**Exercise:** Repeat the records exactly. Leave out the pictures.

[Transcribed page contents]
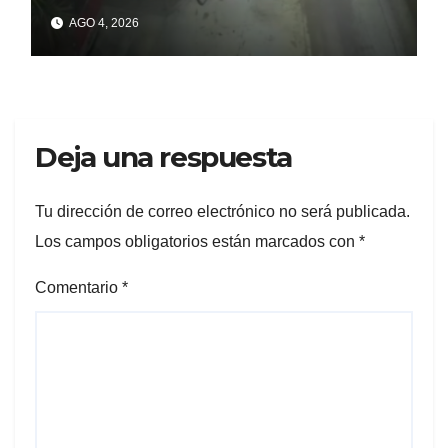
AGO 4, 2026
Deja una respuesta
Tu dirección de correo electrónico no será publicada.
Los campos obligatorios están marcados con
*
Comentario
*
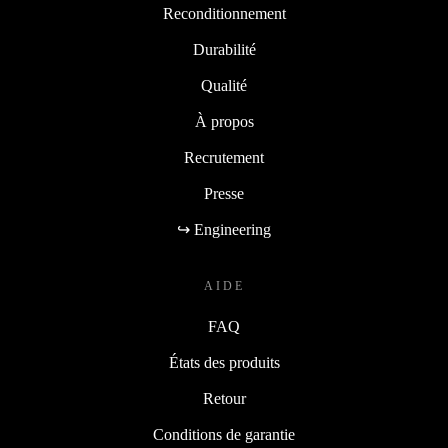
Reconditionnement
Durabilité
Qualité
À propos
Recrutement
Presse
↪ Engineering
AIDE
FAQ
États des produits
Retour
Conditions de garantie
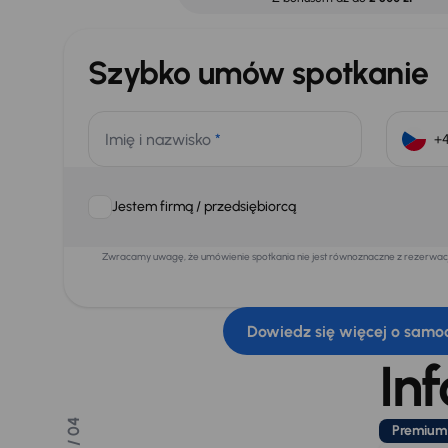
Szybko umów spotkanie
Imię i nazwisko
*
Jestem firmą / przedsiębiorcą
Zwracamy uwagę, że umówienie spotkania nie jest równoznaczne z rezerwacją
Dowiedz się więcej o samo
In
/ 04
Premium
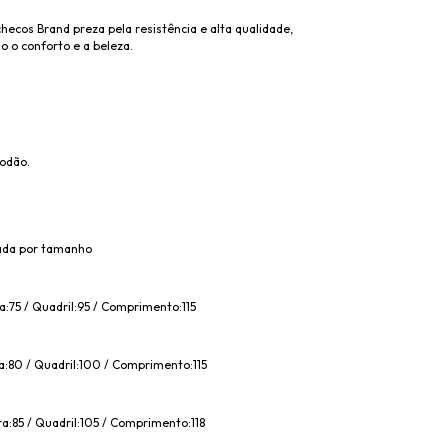
ecos Brand preza pela resistência e alta qualidade,
o o conforto e a beleza.
odão.
ada por tamanho
a:75 / Quadril:95 / Comprimento:115
a:80 / Quadril:100 / Comprimento:115
a:85 / Quadril:105 / Comprimento:118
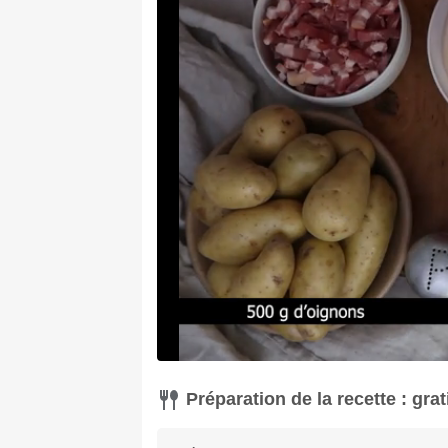
Préparation de la recette : gra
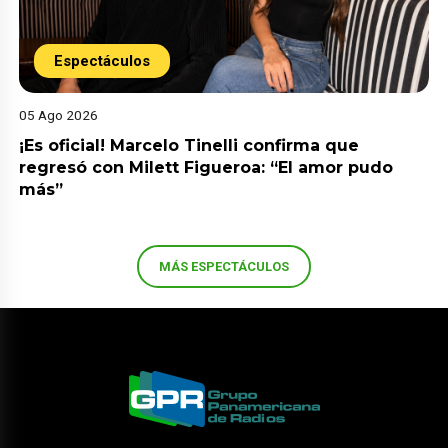
Espectáculos
05 Ago 2026
¡Es oficial! Marcelo Tinelli confirma que
regresó con Milett Figueroa: “El amor pudo
más”
MÁS ESPECTÁCULOS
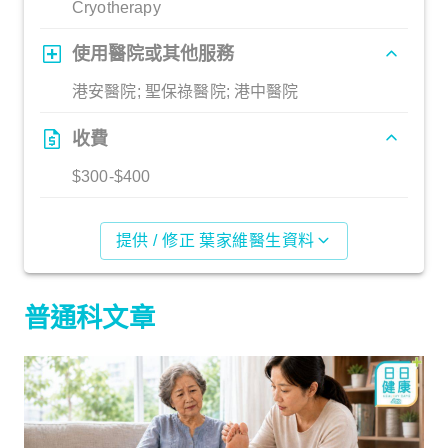
Cryotherapy
使用醫院或其他服務
港安醫院; 聖保祿醫院; 港中醫院
收費
$300-$400
提供 / 修正 葉家維醫生資料
普通科文章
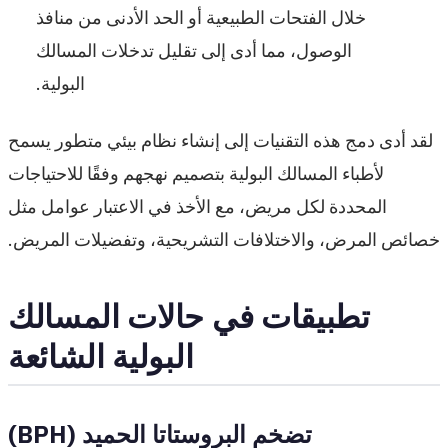
خلال الفتحات الطبيعية أو الحد الأدنى من منافذ
الوصول، مما أدى إلى تقليل تدخلات المسالك
البولية.
لقد أدى دمج هذه التقنيات إلى إنشاء نظام بيئي متطور يسمح
لأطباء المسالك البولية بتصميم نهجهم وفقًا للاحتياجات
المحددة لكل مريض، مع الأخذ في الاعتبار عوامل مثل
خصائص المرض، والاختلافات التشريحية، وتفضيلات المريض.
تطبيقات في حالات المسالك
البولية الشائعة
تضخم البروستاتا الحميد (BPH)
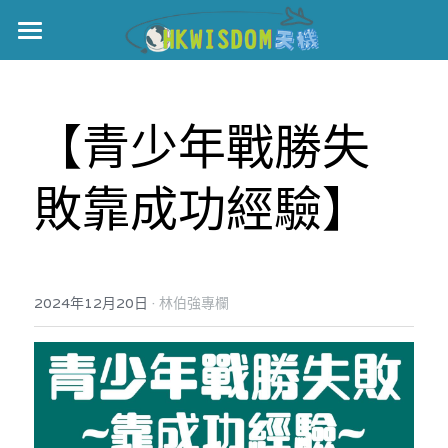
主頁
世界盃
【青少年戰勝失
伊美戰爭
敗靠成功經驗】
黎智英案
宏福火災
正本清源•黎智英案
美西媒體謊言實錄
港聞
宏福‧革新
·
2024年12月20日
林伯強專欄
宏福苑聽證會
中國
宏福火災正視聽
國際
記錄．宏福苑火災
娛樂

**Finished task:**
AGO 4, 2026
Deja una respuesta
Tu dirección de correo electrónico no será publicada.
Los campos obligatorios están marcados con
*
Comentario
*
Reconditionnement
Durabilité
Qualité
À propos
Recrutement
Presse
↪ Engineering
AIDE
FAQ
États des produits
Retour
Conditions de garantie
Szybko umów spotkanie
Imię i nazwisko
*
Jestem firmą / przedsiębiorcą
Zwracamy uwagę, że umówienie spotkania nie jest równoznaczne z rezerwacją
Dowiedz się więcej o samo
In
/ 04
Premium
ecos Brand preza pela resistência e alta qualidade,
o o conforto e a beleza.
odão.
ada por tamanho
a:75 / Quadril:95 / Comprimento:115
a:80 / Quadril:100 / Comprimento:115
a:85 / Quadril:105 / Comprimento:118
Préparation de la recette : gra
Espectáculos
05 Ago 2026
¡Es oficial! Marcelo Tinelli confirma que
regresó con Milett Figueroa: “El amor pudo
más”
MÁS ESPECTÁCULOS
Cryotherapy
使用醫院或其他服務
港安醫院; 聖保祿醫院; 港中醫院
收費
$300-$400
提供 / 修正 葉家維醫生資料
普通科文章
خلال الفتحات الطبيعية أو الحد الأدنى من منافذ
الوصول، مما أدى إلى تقليل تدخلات المسالك
البولية.
لقد أدى دمج هذه التقنيات إلى إنشاء نظام بيئي متطور يسمح
لأطباء المسالك البولية بتصميم نهجهم وفقًا للاحتياجات
المحددة لكل مريض، مع الأخذ في الاعتبار عوامل مثل
خصائص المرض، والاختلافات التشريحية، وتفضيلات المريض.
تطبيقات في حالات المسالك
البولية الشائعة
تضخم البروستاتا الحميد (BPH)
主頁
世界盃
【青少年戰勝失
伊美戰爭
敗靠成功經驗】
黎智英案
宏福火災
正本清源•黎智英案
美西媒體謊言實錄
港聞
宏福‧革新
·
2024年12月20日
林伯強專欄
宏福苑聽證會
中國
宏福火災正視聽
國際
記錄．宏福苑火災
娛樂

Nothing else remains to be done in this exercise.